But here’s the uncomfortable truth: velocity without insight is just motion.

Some of the most admired companies today — like OpenAI and Notion — aren’t just moving fast. They’re moving with purpose. Behind their velocity is a powerful engine most teams underestimate: scaled experimentation.

Let’s unpack how the best teams in the world build cultures where experimentation isn’t a phase — it’s the default.

What Elite Teams Do Differently

Most companies test. A/B here, feature flag there. But it’s inconsistent. It’s reactive.

Now compare that to what happens at OpenAI or Notion.

When OpenAI integrated Statsig, they ran more experiments in two months than some companies do in an entire year.

Notion? Over 80% of their product launches are measured experiments. Even features they believe in get tested. Because belief isn’t enough. They want to know.

This is what separates elite teams:

  • They don’t just build.
  • They don’t just ship.
  • They measure everything — and learn faster than the rest.

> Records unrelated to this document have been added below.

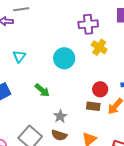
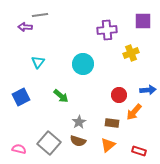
yellow cross: (99, 47) -> (131, 53), moved, turned 35
brown rectangle: (93, 106) -> (112, 123), moved

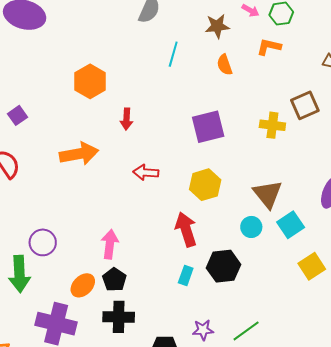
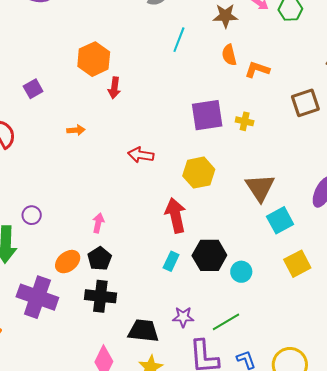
orange L-shape: (269, 47) -> (257, 70), moved
purple square: (18, 115) -> (33, 89), moved
red arrow: (127, 119) -> (114, 88), moved
yellow cross: (272, 125) -> (245, 121), moved, size x0.7
orange arrow: (79, 154) -> (76, 130), size x0.5
cyan circle: (251, 227) -> (241, 272), moved
purple circle: (43, 242) -> (32, 215), size x0.7
pink arrow: (110, 244) -> (98, 223), size x0.7

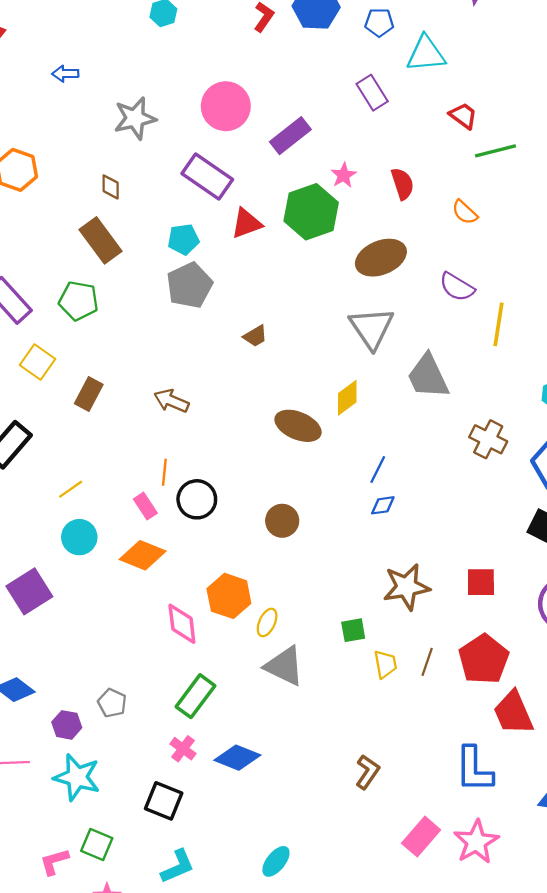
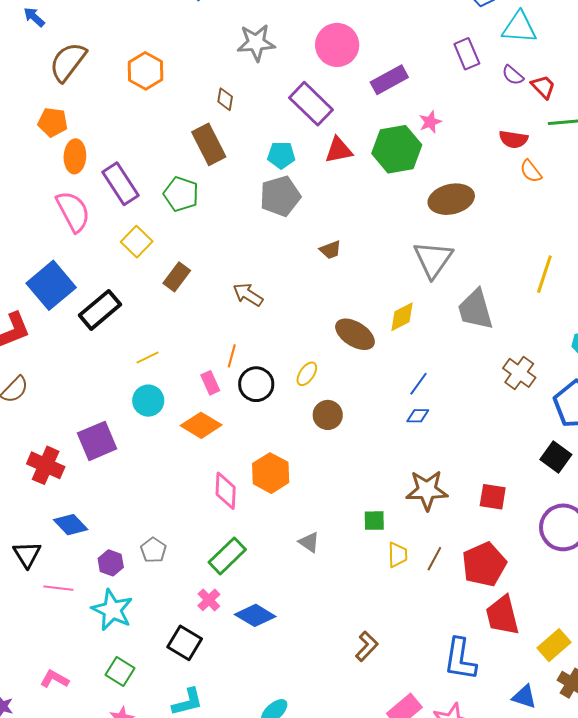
red semicircle: (402, 184) -> (513, 139), moved, turned 108
purple semicircle: (457, 287) -> (513, 75), moved, size x0.7
yellow ellipse: (267, 622) -> (307, 374), moved
gray triangle: (284, 666) -> (309, 542), size x0.6
pink L-shape: (54, 862) -> (55, 679), moved, turned 36

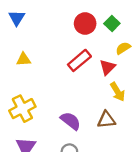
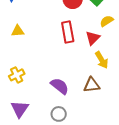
red rectangle: (79, 60) -> (68, 32), turned -60
yellow cross: (22, 109) -> (17, 75), size x0.7

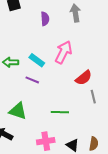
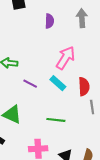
cyan rectangle: (37, 60) -> (58, 83), moved
red semicircle: (84, 78) -> (84, 87), turned -60

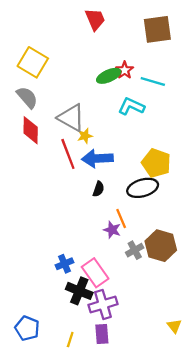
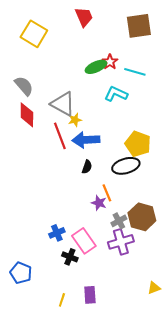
yellow square: (33, 62) -> (34, 34), moved
black cross: (79, 291) -> (70, 257), size x0.7
purple cross: (103, 304) -> (121, 242), moved
yellow triangle: (174, 326) -> (154, 288), turned 48
blue pentagon: (27, 328) -> (21, 273), moved

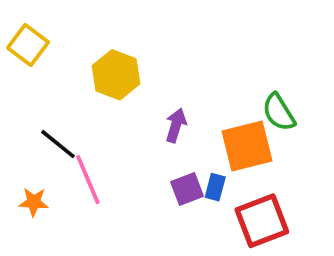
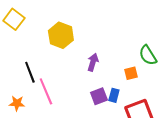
black line: (58, 144) -> (30, 72), turned 30
orange square: (247, 146) -> (131, 73), size x0.5

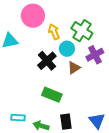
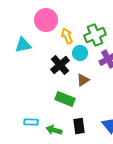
green cross: (82, 31) -> (95, 35), turned 35
brown triangle: (74, 68) -> (83, 80), moved

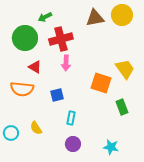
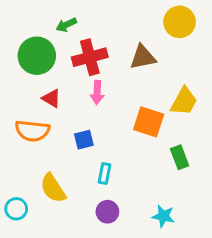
brown triangle: (95, 18) -> (143, 57), moved
yellow trapezoid: (125, 69) -> (184, 101), turned 65
yellow semicircle: (36, 128) -> (53, 188), size x1.5
cyan circle: (11, 133) -> (16, 209), moved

It’s not about having conviction. It’s about having evidence.

The 3 Levels of Experimentation Maturity

Every team wants to test more. But most don’t realize there’s a maturity curve to this. Here’s how it breaks down:

Level 1: 10–20% of launches are experiments

You’re testing the obvious things. Maybe a landing page variant or an onboarding tweak. It’s a start — but you’re still mostly relying on gut.

Level 2: 30–50% of launches are experiments

You’ve built some process around testing. Maybe you have a few dashboards and someone from data helping out. But testing is still inconsistent, and teams often skip it when under pressure.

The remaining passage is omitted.